One thing I love about holidays is getting more time to curl up with good books.  Every once in a while I come across one I know I will re-read, and that reminds me of others on my shelves that I’ve read more than once, and will no doubt revisit again. Just one of those is Mark Hume’s gorgeous River of the Angry Moon: Seasons on the Bella Coola (with Harvey Thommasen; Douglas & McIntyre) – one of several he’s written about the ecology of BC rivers from the perspective of a fly fisher/conservationist. His description of bears at rubbing trees inspired my poem, Footsteps, in Suddenly, So Much (Exile). It feels like a fitting poem for my first Wednesday post for the new year…

Footsteps

At rubbing trees and only at rubbing trees, bears walk in the paw prints of those who have gone before them. — Mark Hume (River of the Angry Moon)


How does anyone know whose steps to follow, where
anything, even your own footfall
alone, might lead?

                                      Somewhere in the rain forest,
a quiet, like the moment after a raven laughs,
is falling.

                  A Douglas fir rises into the silence, exhales
the resin scent of a permanent wound — its ridged bark
worn away by bears

                                          who approach this tree, step
by measured step, sink into a lineage of tracks
the long-since dead laid down,

                                                            observe the meticulous ritual,
then scratch their backs.  A small thing prefaced with such
reverence, there is

                                      a hint of wonder in this place,
a mysterious ursine way preserved in these huge prints,
as if the bears must honour
                 
                                                      those who have gone before,
and choose to do so here instead of there, bowing
their great heads

                                   in a humble dance.  Then again,
I have seen two coyotes, north of here and snowbound,
traipse one ahead of the other,

                                                            shrugging their shoulders
at the cold as they snuffled white air for otters
near a fishing hole.  Almost
 
                                                      without looking, the one behind
placed each paw precisely in the leader’s tracks.
                                                                                             Nothing

to it.  Heel, toe.  See?
                                          This way.

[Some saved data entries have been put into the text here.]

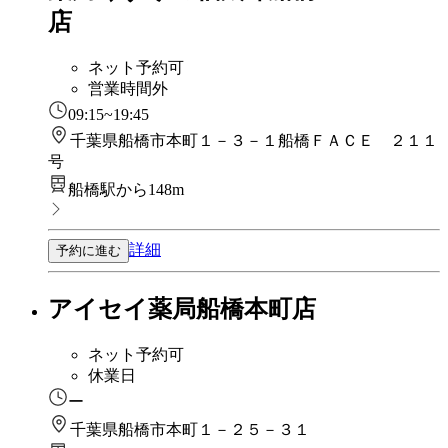
店
ネット予約可
営業時間外
09:15~19:45
千葉県船橋市本町１－３－１船橋ＦＡＣＥ ２１１
号
船橋駅から148m
詳細
予約に進む
アイセイ薬局船橋本町店
ネット予約可
休業日
ー
千葉県船橋市本町１－２５－３１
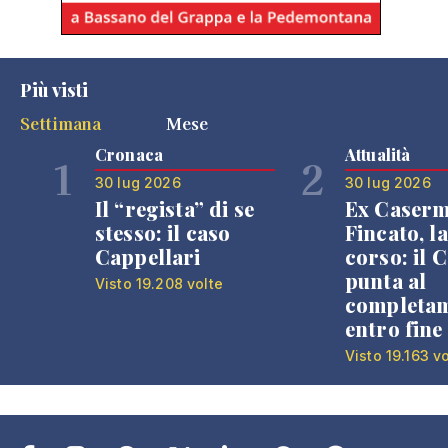
Più visti
Settimana
Mese
Cronaca
Attualità
1
2
30 lug 2026
30 lug 2026
Il “regista” di se
Ex Caser
stesso: il caso
Fincato, la
Cappellari
corso: il
punta al
Visto 19.208 volte
completa
entro fine
Visto 19.163 v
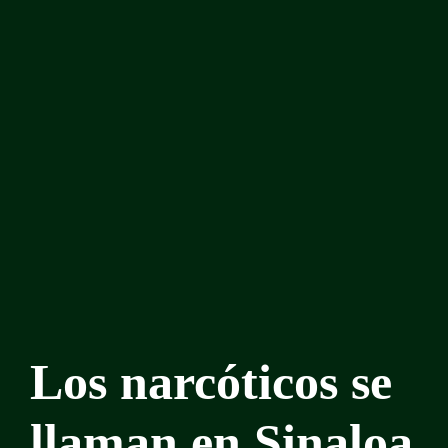
Los narcóticos se
llaman en Sinaloa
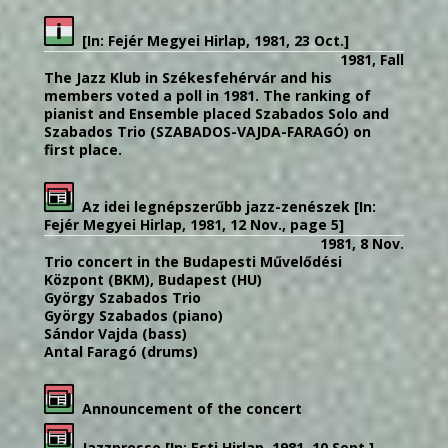
[In: Fejér Megyei Hirlap, 1981, 23 Oct.]
1981, Fall
The Jazz Klub in Székesfehérvár and his
members voted a poll in 1981. The ranking of
pianist and Ensemble placed Szabados Solo and
Szabados Trio (SZABADOS-VAJDA-FARAGÓ) on
first place.
Az idei legnépszerűbb jazz-zenészek [In:
Fejér Megyei Hirlap, 1981, 12 Nov., page 5]
1981, 8 Nov.
Trio concert in the Budapesti Művelődési
Központ (BKM), Budapest (HU)
György Szabados Trio
György Szabados (piano)
Sándor Vajda (bass)
Antal Faragó (drums)
Announcement of the concert
Jazzpresso [In: Esti Hirlap, 1981, 10 Sept.]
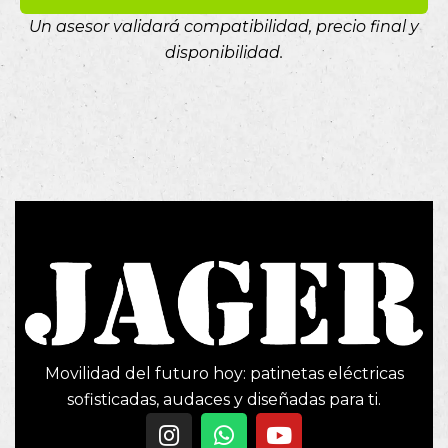
Un asesor validará compatibilidad, precio final y
disponibilidad.
Movilidad del futuro hoy: patinetas eléctricas
sofisticadas, audaces y diseñadas para ti.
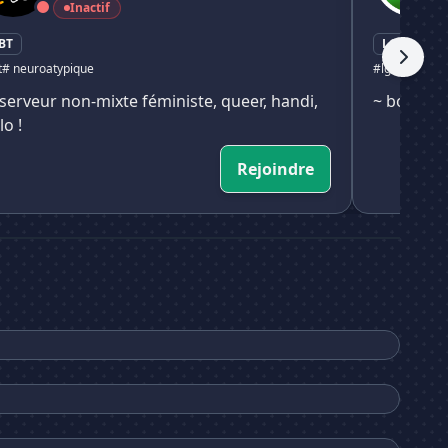
Inactif
BT
LGBT
t
# neuroatypique
#lgbt
# gami
serveur non-mixte féministe, queer, handi,
~ bonjour
lo !
Rejoindre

Mark’s latest book is Reading the Water – Fly Fishing, Fatherhood And Finding Strength In Nature (Greystone), another beauty, full of moving insights about becoming a fly fisher and how that inspired his approach to fathering his daughters.

By the way, the book I just read, and am sure to re-read is Orbital (Grove) by Samantha Harvey.  Meditative and philosophical, full of intriguing information told with countless deliciously original and exquisite sentences.